Transcribe the records exactly from the line with "Zápis do školní družiny na Sokolské pro rok" to the end, both included.

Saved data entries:
○ ○ ○ ○ ○ ○ ○

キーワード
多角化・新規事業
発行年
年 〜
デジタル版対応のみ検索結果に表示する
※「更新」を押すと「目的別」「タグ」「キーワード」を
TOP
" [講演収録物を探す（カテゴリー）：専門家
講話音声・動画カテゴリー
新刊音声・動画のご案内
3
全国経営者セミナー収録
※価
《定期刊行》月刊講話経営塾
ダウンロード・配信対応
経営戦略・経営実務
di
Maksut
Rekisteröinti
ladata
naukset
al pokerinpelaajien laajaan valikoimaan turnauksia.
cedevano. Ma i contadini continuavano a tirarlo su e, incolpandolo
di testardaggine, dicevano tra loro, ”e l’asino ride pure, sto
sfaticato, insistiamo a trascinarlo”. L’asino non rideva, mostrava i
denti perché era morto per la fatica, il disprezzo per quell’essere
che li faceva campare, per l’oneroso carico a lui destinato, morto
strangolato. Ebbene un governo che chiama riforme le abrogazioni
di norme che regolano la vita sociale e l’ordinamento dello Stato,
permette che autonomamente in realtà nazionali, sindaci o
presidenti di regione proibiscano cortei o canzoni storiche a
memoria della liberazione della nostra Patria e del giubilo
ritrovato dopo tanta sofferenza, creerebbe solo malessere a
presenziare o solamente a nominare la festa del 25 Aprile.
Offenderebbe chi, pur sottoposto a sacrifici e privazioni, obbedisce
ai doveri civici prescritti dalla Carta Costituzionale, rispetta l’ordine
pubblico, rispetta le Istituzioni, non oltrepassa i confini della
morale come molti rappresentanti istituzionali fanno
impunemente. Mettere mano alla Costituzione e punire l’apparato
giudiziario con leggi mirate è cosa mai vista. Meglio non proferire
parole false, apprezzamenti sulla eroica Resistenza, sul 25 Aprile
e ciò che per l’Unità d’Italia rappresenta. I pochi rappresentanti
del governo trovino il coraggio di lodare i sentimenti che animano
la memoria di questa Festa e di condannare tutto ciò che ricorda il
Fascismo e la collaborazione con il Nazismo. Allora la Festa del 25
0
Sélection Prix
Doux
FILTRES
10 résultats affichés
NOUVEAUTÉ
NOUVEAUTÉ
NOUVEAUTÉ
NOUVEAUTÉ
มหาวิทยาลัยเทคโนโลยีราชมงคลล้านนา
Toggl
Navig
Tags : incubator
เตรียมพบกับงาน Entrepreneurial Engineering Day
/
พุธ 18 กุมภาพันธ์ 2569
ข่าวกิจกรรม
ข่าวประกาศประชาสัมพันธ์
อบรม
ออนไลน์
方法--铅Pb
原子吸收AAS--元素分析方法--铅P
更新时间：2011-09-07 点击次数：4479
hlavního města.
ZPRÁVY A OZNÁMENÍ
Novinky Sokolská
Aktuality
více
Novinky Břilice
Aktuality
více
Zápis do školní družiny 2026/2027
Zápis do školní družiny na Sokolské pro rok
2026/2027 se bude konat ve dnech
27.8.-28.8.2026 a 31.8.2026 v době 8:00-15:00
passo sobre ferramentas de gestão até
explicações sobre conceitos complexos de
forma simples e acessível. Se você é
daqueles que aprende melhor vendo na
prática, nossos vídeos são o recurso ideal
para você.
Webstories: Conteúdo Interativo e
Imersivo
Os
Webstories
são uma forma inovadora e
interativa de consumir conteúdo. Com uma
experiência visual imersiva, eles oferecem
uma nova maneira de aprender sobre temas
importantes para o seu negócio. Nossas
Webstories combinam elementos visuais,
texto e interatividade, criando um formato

○ ○ ○ ○ ○ ○ ○

SOLVED PROBLEM:
Zápis do školní družiny na Sokolské pro rok
2026/2027 se bude konat ve dnech
27.8.-28.8.2026 a 31.8.2026 v době 8:00-15:00
passo sobre ferramentas de gestão até
explicações sobre conceitos complexos de
forma simples e acessível. Se você é
daqueles que aprende melhor vendo na
prática, nossos vídeos são o recurso ideal
para você.
Webstories: Conteúdo Interativo e
Imersivo
Os
Webstories
são uma forma inovadora e
interativa de consumir conteúdo. Com uma
experiência visual imersiva, eles oferecem
uma nova maneira de aprender sobre temas
importantes para o seu negócio. Nossas
Webstories combinam elementos visuais,
texto e interatividade, criando um formato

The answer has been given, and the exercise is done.